A assepsia do termo utilizado por Lacan deve ter sua razão de ser. A pesquisa sobre o ato sexual e o ato analítico (e quem sabe sobre os segredos do Dragão Chinês) não prescinde, portanto, da leitura da última aula do seminário XIV sobre o fantasma, que obtive na dark web acadêmica, já que o livro demoraria semanas para chegar em minhas mãos.

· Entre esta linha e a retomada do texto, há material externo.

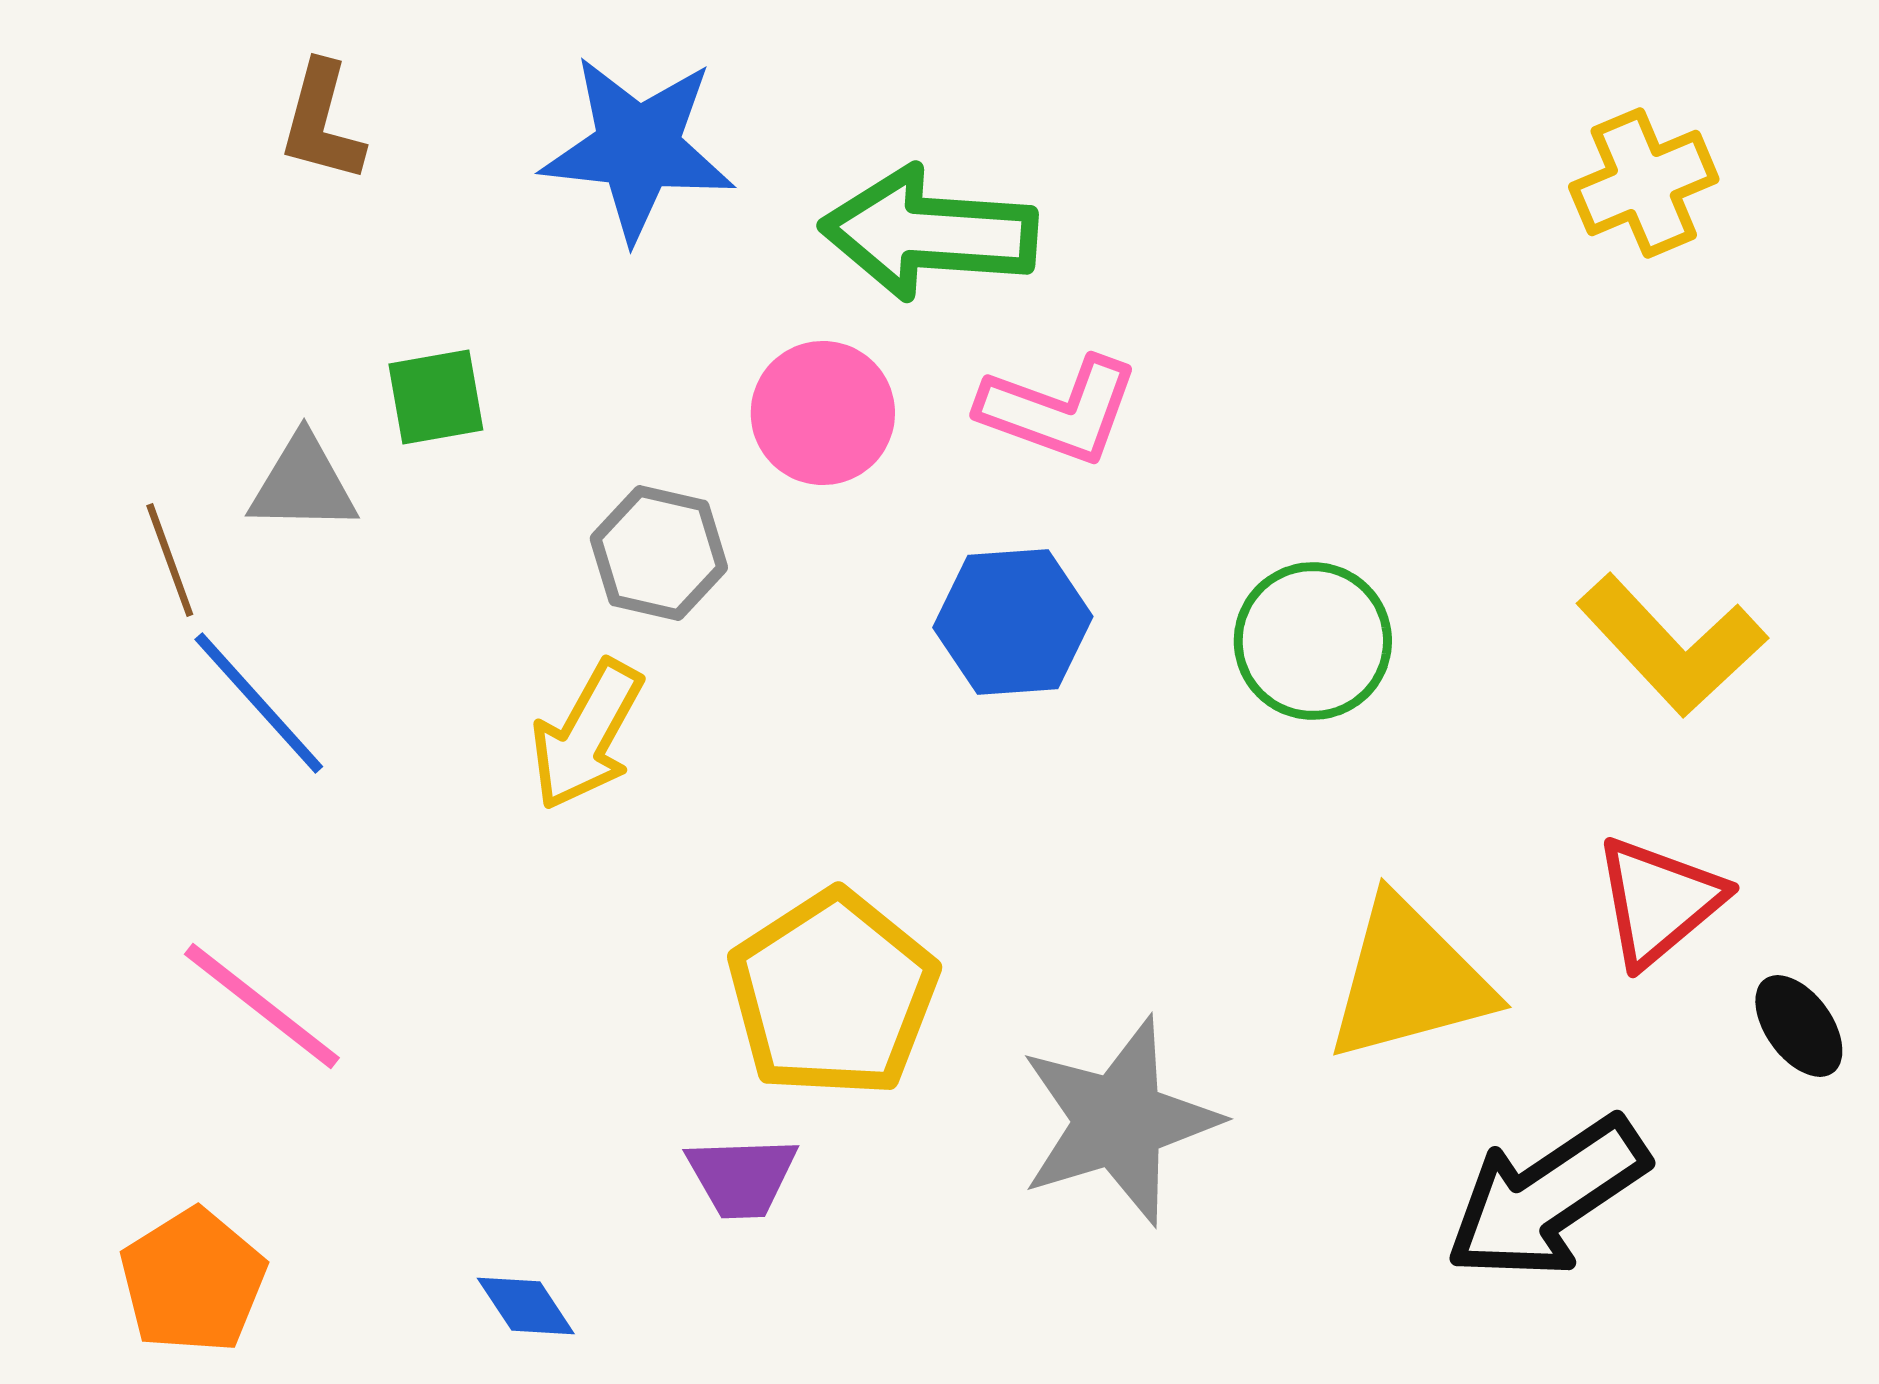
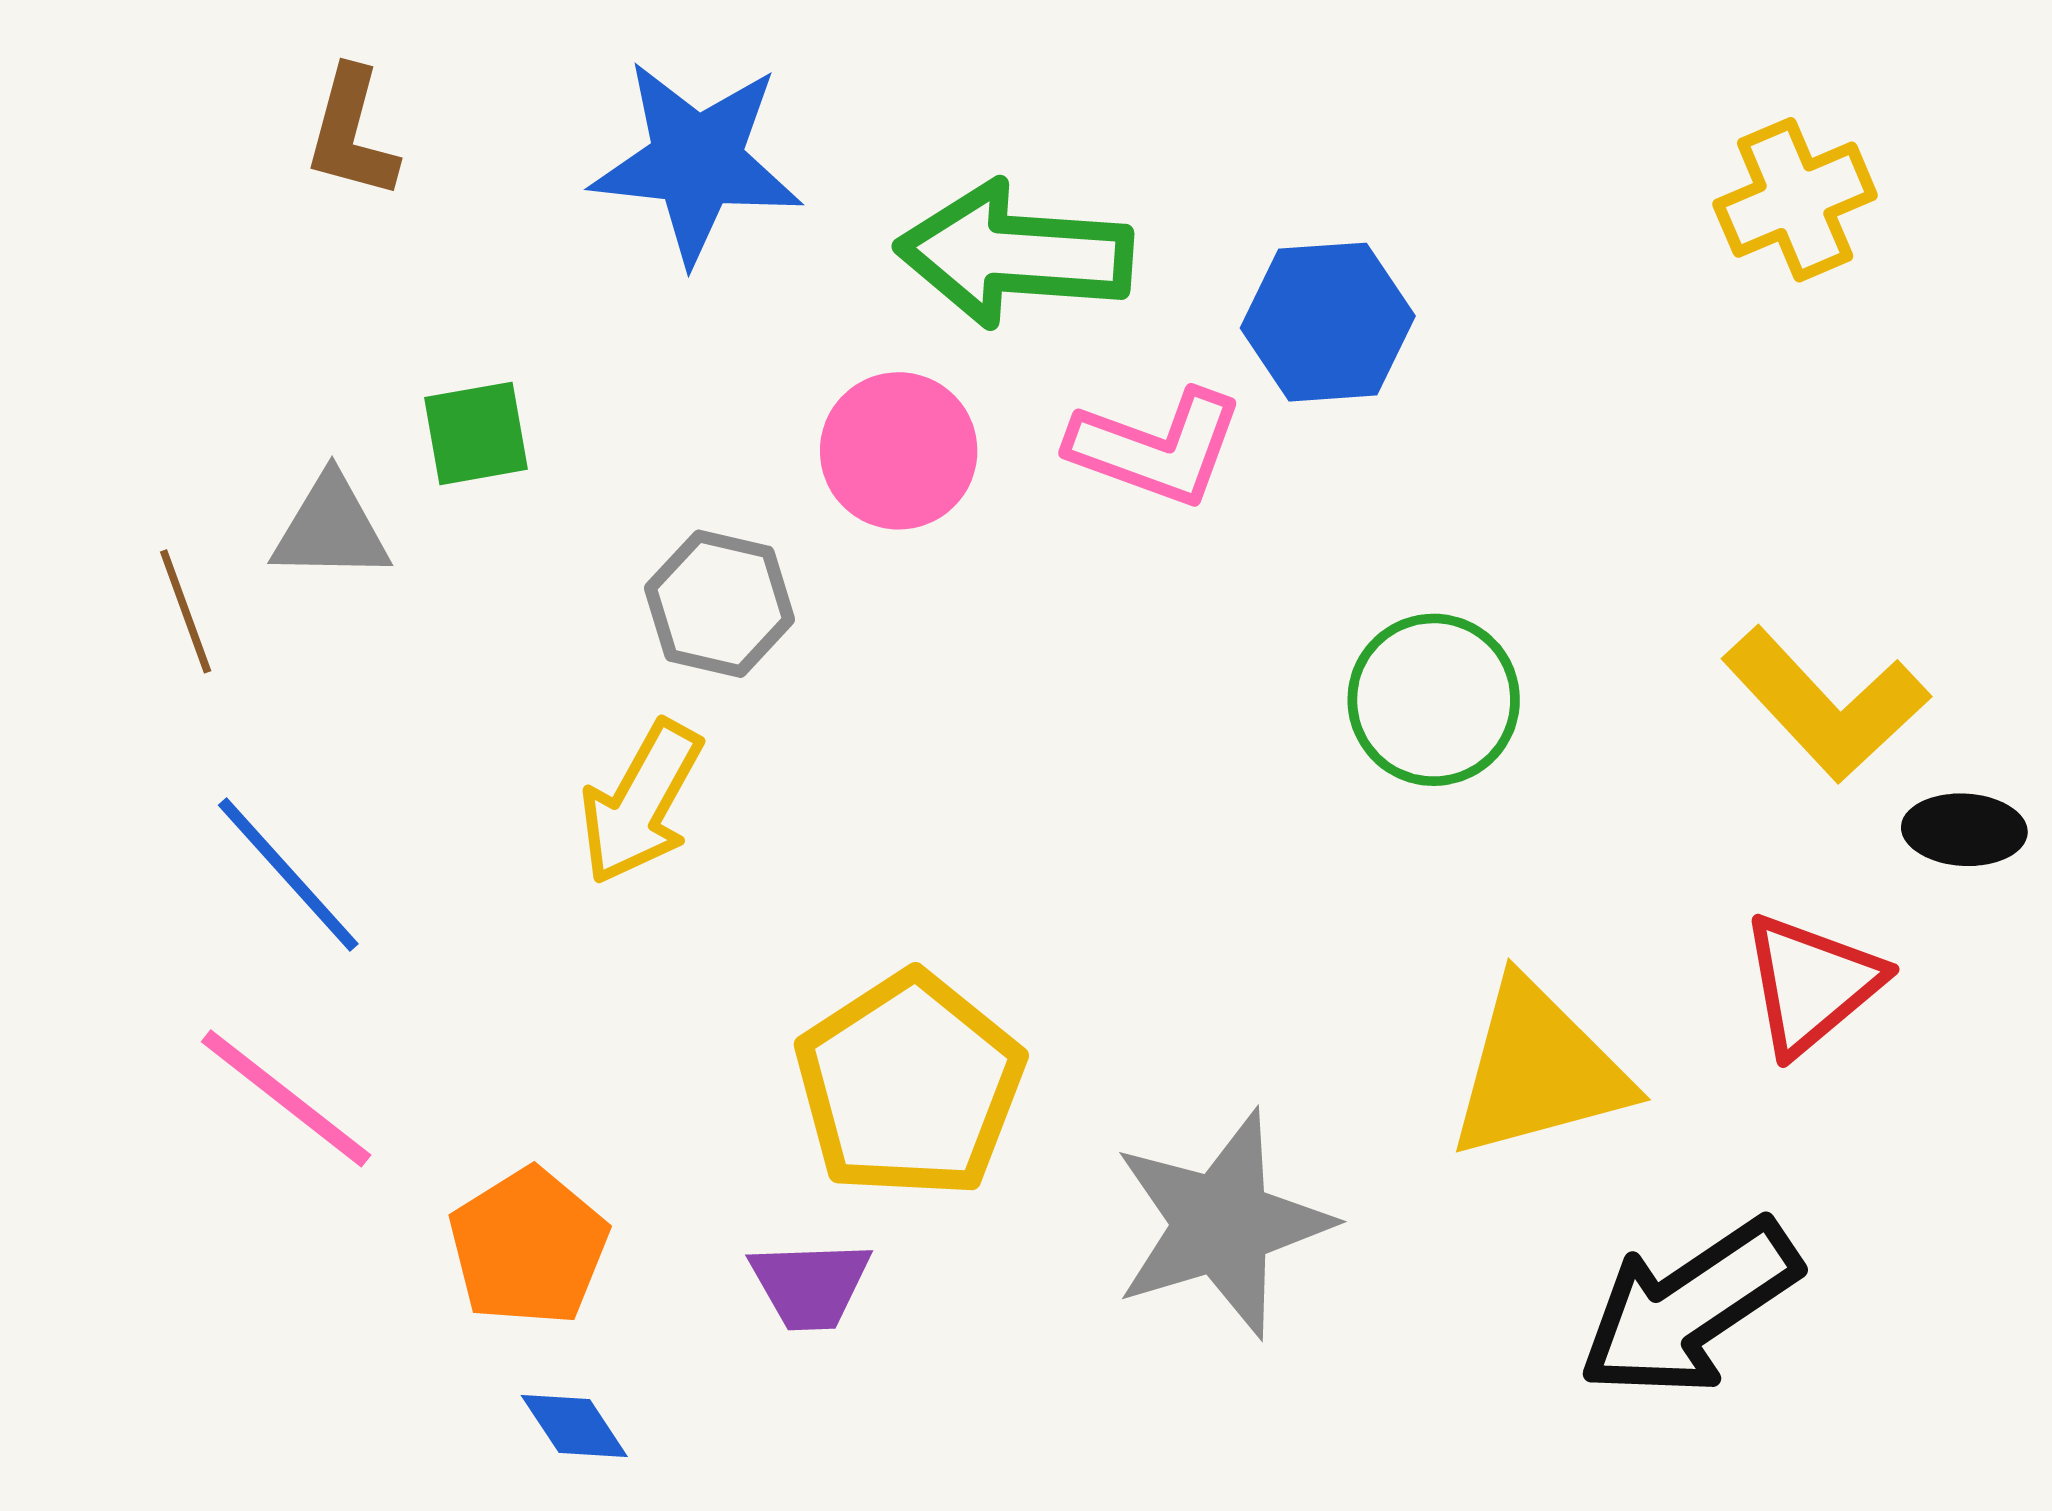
blue hexagon: (1013, 622) -> (1328, 322), moved
blue line: (259, 703) -> (288, 875), moved
black ellipse: (1799, 1026) -> (1964, 830), moved, turned -51
orange pentagon: (193, 1281) -> (528, 1247), moved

A dita aula trata da associação livre e da “interpretação ativa”. Lacan transmite, com base em Sigmund Freud, que no inconsciente a regra da não-contradição entre o verdadeiro e o falso, o positivo e o negativo, o sim e o não, é suspensa. Para Lacan, Freud nos ensina que o sonho não é o inconsciente. É, antes, “semblante que preserva uma verdade inconfessa”. Diante disso, qualquer interpretação é falha. O discurso analítico trabalha com uma verdade furada. A interpretação tem sucesso porque é sugestiva para pôr o paciente em movimento, já que a “verdade” de seu inconsciente é rebelde, resiste à interpretação.
Sendo psicanalistas sabemos da dificuldade de capturar o inconsciente e seu desejo em nossas próprias análises, por meio de nosso próprio “papo furado”, diz Lacan. “O psicanalista responde com sua dificuldade de ser”, com sua dificuldade de tanger o desejo. Que o desejo escapa o analista experimenta, como todos os humanos, no ato sexual.
Por que Lacan usa o termo tão asséptico “ato sexual” ? Afinal, como ele mesmo diz, o termo é chato.
Vamos fazer uma excursão para a primeira aula, dessa vez, do seminário XX Encore, “no corpo” ou “mais ainda”. Aqui Lacan avança e refina as teses esboçadas nos seminários anteriores. Explicita pelo “explícito”.
Lacan nos apresenta, na imaginação que seu discurso suscita, um casal na cama com seus gemidos, seus pedidos de “mais”, com suas besteiras sussurradas ao pé do ouvido. Nessa cena “de pleno gozo” o direito está presente, porque é “a lei que estreita o gozo”. Em outras palavras, a sexualidade só pode ser experimentada pelo ser humano enquanto delimitada pela civilização. Sexo é vivido somente como gozo, como aquilo que buscamos incessantemente realizar para darmos conta da castração, da falta , do real. Não há para nenhum de nós satisfação plena. Daí o “quero mais”.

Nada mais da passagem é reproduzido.